“Car Wash” by Niles M. Reddick

The winter had been tough; not many days made it above freezing and the mountains and clouds kept what little sunshine to themselves. The snow and salt changed my blue SUV to a grayish white up to the door handles, and I had heard that combination could be hard on paint. I tried to spray the SUV using the garden hose in the flowerbed, but the cheap plastic nozzle had cracked and leaked on my hands. I ran into the garage, got the gardening gloves, and tried again. As I sprayed, the snow and salt stayed on the car and very little dirt came off. Instead, what looked like small icicles began to form on the bottom of the car and I gave up. I tossed the gardening gloves on the sink in the garage to dry and left for work.

I hadn’t watched the news or weather, but when the radio disk jockey said we’d see the sun and the temperature would get above freezing, I vowed to visit the car wash during lunch. After eating my sandwich at my desk, I left the office. The line was unusually long, but I waited. There was a hint of spring in the air, just enough to entice the gullible into believing, but I was a realist and didn’t put faith in the disk jockey’s report.

Once I fed my debit card to the machine and the automated voice told me I could proceed, I gauged where the tires fit into the tracks and moved forward. I could hear the rubber squeaking against the metal and when the red light appeared, I stopped on cue. I didn’t feel comfortable putting the SUV in neutral, taking my foot off the break, releasing my grip on the steering wheel.

First came the soap. The metal dispensers shot blue and orange soap all over the SUV and when it got to the back, it turned sideways and spayed. Fully soaped, I waited and noted the antenna that I forgot to take off. I had heard others complain the giant spinning brushes could snap them in two, and as the brushes began spinning on the front and sides, I cringed and knew it was too late. I never saw or heard the antenna break off, but once the brushes left that area, I heard a repeated scraping sound and realized the metal antenna had somehow become stuck in the brush and was scraping the windshield. Then it moved in the brush to the roof. The metal wedged in the crack between my roof and sunroof. All of the spinning brushes locked in place and I smelled burning and noted smoke behind an aluminum panel of the apparatus on the wall. I also noted paint flecks dripping down on my windshield. I blew my horn and imagined the car wash was destroying my SUV. Visions of the blob from an old movie that devoured anything in its path became even more real.

It seemed like a long time, but I think it was only a couple of minutes before the attendant cut the power. The spinners halted, but I could not exit the vehicle until he manually moved them. I drove over the tire hold and out into the parking lot. I got out and saw the paint on the sides and roof had been worn down in places from repeated spin of the bristles and my windshield was cracked. Only a portion of my antenna remained, but it was enough for me to hear the disk jockey declare an early spring and a beautiful day.

“Man, what the hell? I ain’t ever seen anything like it,” the car wash attendant said.

Me neither. This is awful.”

You want the owner’s name and number?”

Yeah.
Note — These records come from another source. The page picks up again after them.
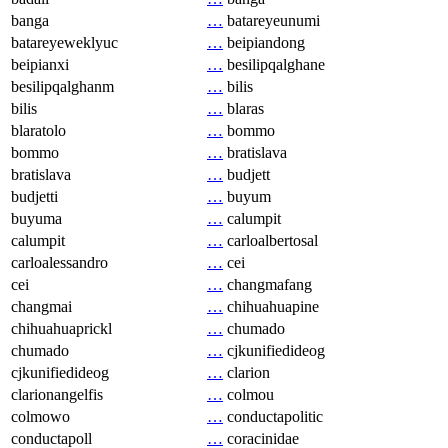
banga
…
batareyeunumi
batareyeweklyuc
…
beipiandong
beipianxi
…
besilipqalghane
besilipqalghanm
…
bilis
bilis
…
blaras
blaratolo
…
bommo
bommo
…
bratislava
bratislava
…
budjett
budjetti
…
buyum
buyuma
…
calumpit
calumpit
…
carloalbertosal
carloalessandro
…
cei
cei
…
changmafang
changmai
…
chihuahuapine
chihuahuaprickl
…
chumado
chumado
…
cjkunifiedideog
cjkunifiedideog
…
clarion
clarionangelfis
…
colmou
colmowo
…
conductapolitic
conductapoll
…
coracinidae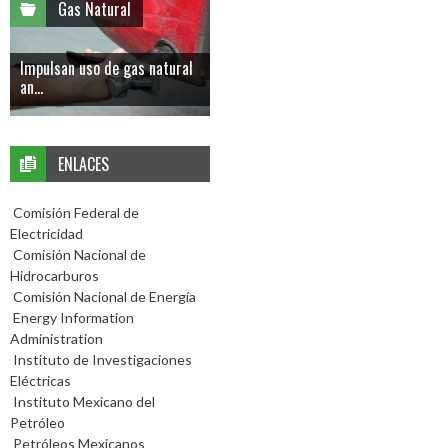
Gas Natural
Impulsan uso de gas natural
an...
ENLACES
Comisión Federal de
Electricidad
Comisión Nacional de
Hidrocarburos
Comisión Nacional de Energía
Energy Information
Administration
Instituto de Investigaciones
Eléctricas
Instituto Mexicano del
Petróleo
Petróleos Mexicanos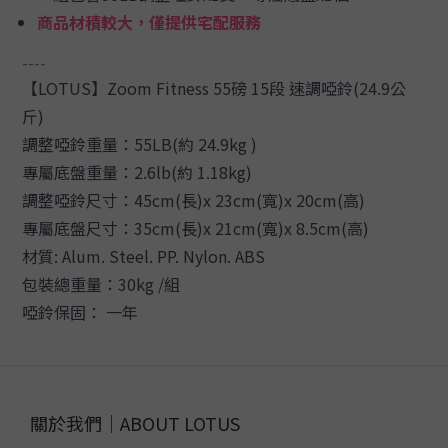
商品材積較大，僅提供宅配服務
----
【LOTUS】Zoom Fitness 55磅 15段 速調啞鈴(24.9公
斤)
調整啞鈴重量：55LB(約 24.9kg )
專屬底盤重量：2.6lb(約 1.18kg)
調整啞鈴尺寸：45cm(長)x 23cm(寬)x 20cm(高)
專屬底盤尺寸：35cm(長)x 21cm(寬)x 8.5cm(高)
材質: Alum. Steel. PP. Nylon. ABS
包裝總重量：30kg /組
啞鈴保固： 一年
關於我們｜ABOUT LOTUS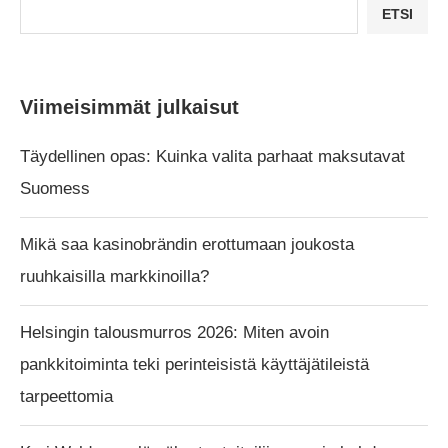
ETSI
Viimeisimmät julkaisut
Täydellinen opas: Kuinka valita parhaat maksutavat
Suomess
Mikä saa kasinobrändin erottumaan joukosta
ruuhkaisilla markkinoilla?
Helsingin talousmurros 2026: Miten avoin
pankkitoiminta teki perinteisistä käyttäjätileistä
tarpeettomia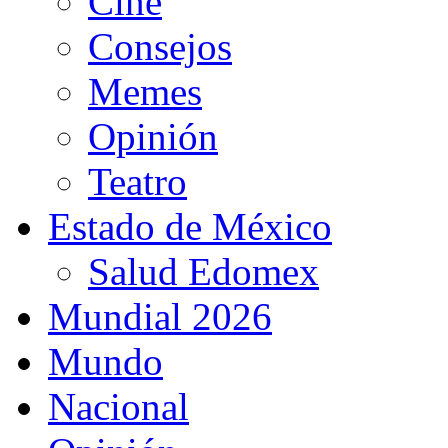
Cine
Consejos
Memes
Opinión
Teatro
Estado de México
Salud Edomex
Mundial 2026
Mundo
Nacional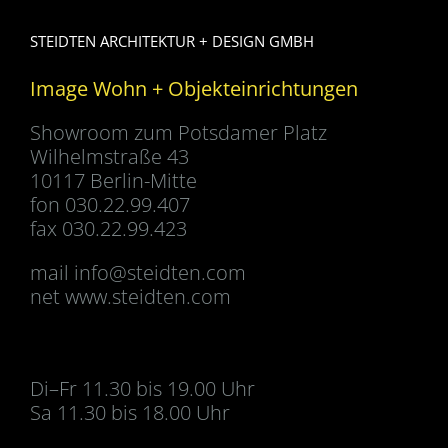
STEIDTEN ARCHITEKTUR + DESIGN GMBH
Image Wohn + Objekteinrichtungen
Showroom zum Potsdamer Platz
Wilhelmstraße 43
10117 Berlin-Mitte
fon 030.22.99.407
fax 030.22.99.423
mail
info@steidten.com
net www.steidten.com
Di–Fr 11.30 bis 19.00 Uhr
Sa 11.30 bis 18.00 Uhr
I know I’ll need a police report for insurance.” I pressed 911 on my cell. Even though I knew it wasn’t an emergency, it was probably the most action the town had seen all week. The officer took all of the relevant details and gave me a copy. I stopped by my insurance agent’s office on my way back to work, and the office staff came outside to see the damage. They promised they would expedite the claim and send it to the home office and that a claims representative would be in touch.
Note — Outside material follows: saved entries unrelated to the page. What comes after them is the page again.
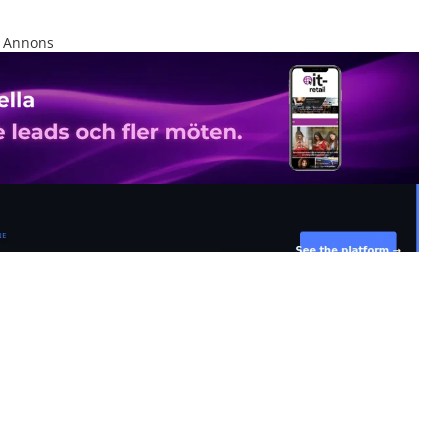
Annons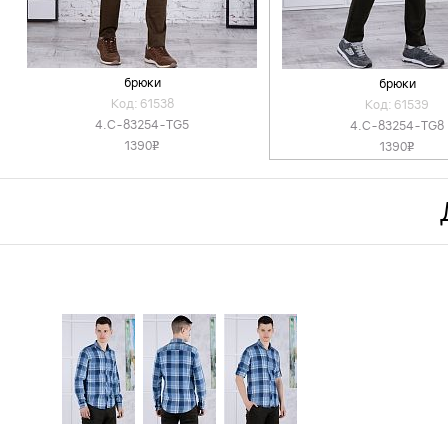
брюки
брюки
Код: 61538
Код: 61539
4.C-83254-TG5
4.C-83254-TG8
1390
1390
v
v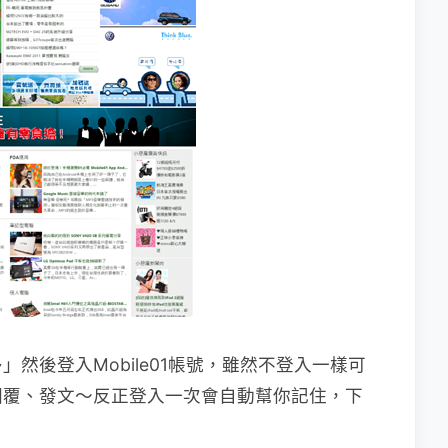
然後登入Mobile01帳號，雖然不登入一樣可
回覆、發文～反正登入一次會自動幫你記住，下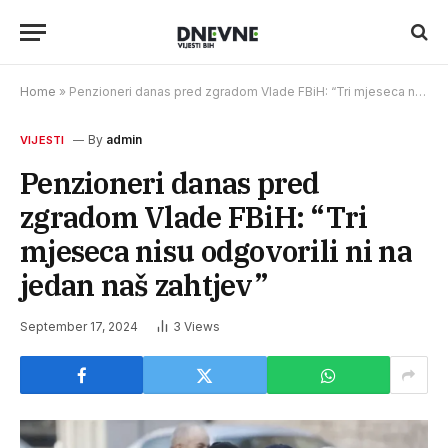
Home
»
Penzioneri danas pred zgradom Vlade FBiH: “Tri mjeseca nisu odgovorili ni na jedan naš zahtjev”
By
admin
VIJESTI
Penzioneri danas pred
zgradom Vlade FBiH: “Tri
mjeseca nisu odgovorili ni na
jedan naš zahtjev”
September 17, 2024
3
Views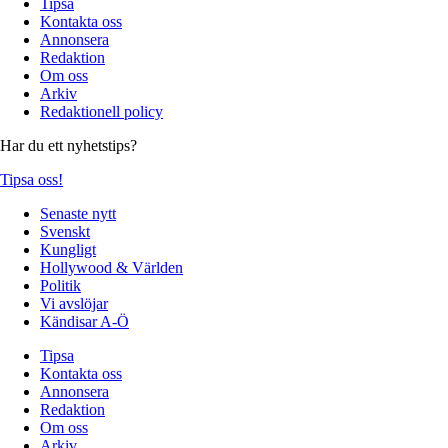
Tipsa
Kontakta oss
Annonsera
Redaktion
Om oss
Arkiv
Redaktionell policy
Har du ett nyhetstips?
Tipsa oss!
Senaste nytt
Svenskt
Kungligt
Hollywood & Världen
Politik
Vi avslöjar
Kändisar A-Ö
Tipsa
Kontakta oss
Annonsera
Redaktion
Om oss
Arkiv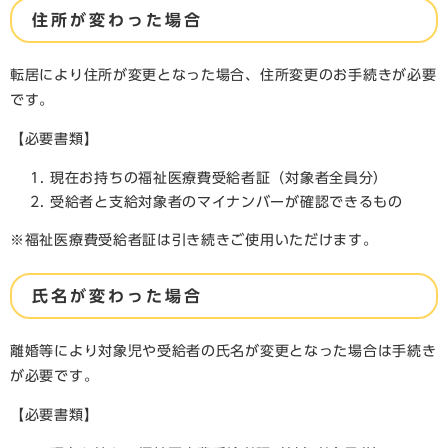
住所が変わった場合
転居により住所が変更となった場合、住所変更のお手続きが必要
です。
【必要書類】
現在お持ちの福祉医療費受給者証（対象者全員分）
受給者と支給対象者のマイナンバーが確認できるもの
※福祉医療費受給者証は引き続きご使用いただけます。
​氏名が変わった場合
離婚等により対象児や受給者の氏名が変更となった場合は手続き
が必要です。
【必要書類】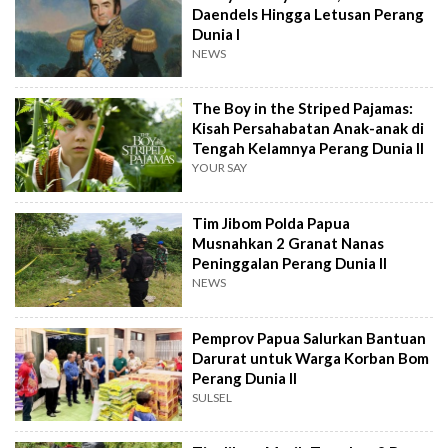
Daendels Hingga Letusan Perang
Dunia I
NEWS
The Boy in the Striped Pajamas:
Kisah Persahabatan Anak-anak di
Tengah Kelamnya Perang Dunia II
YOUR SAY
Tim Jibom Polda Papua
Musnahkan 2 Granat Nanas
Peninggalan Perang Dunia II
NEWS
Pemprov Papua Salurkan Bantuan
Darurat untuk Warga Korban Bom
Perang Dunia II
SULSEL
Back at my office, my co-workers came out to see the damage. The front end, hood, and the body up to the front doors were clean. The side passenger doors to the back end of the vehicle still contained salt and snow and remained a gray color, except for the dried blue and orange soap. I felt the car was totaled and I thought about what sort of SUV I might get. The next day at lunch, I drove by dealerships to see if there were any SUVs that appealed to me.

After work a couple of days later, I checked my voice mail at home. First was a message from the car wash owner, extending his apologies. He also suggested that as the sign noted, I should have removed the antenna. He commented he’d contact my insurance company for damages to the car wash. I was astounded. The second message was from my insurance company. The claims representative said that I had been at fault and was not eligible for coverage. I did not place the phone back on its cradle. I threw it across the living room, smashing it into pieces.

That night, I dreamed I was stuck in the car wash and the equipment caved in on and around my SUV, pushing me through the metal grate into the drain below. When I awoke, my heart was fluttering and my t-shirt was soaked with sweat. I turned over and wondered if I would have to take a second job to pay the damages and get another SUV.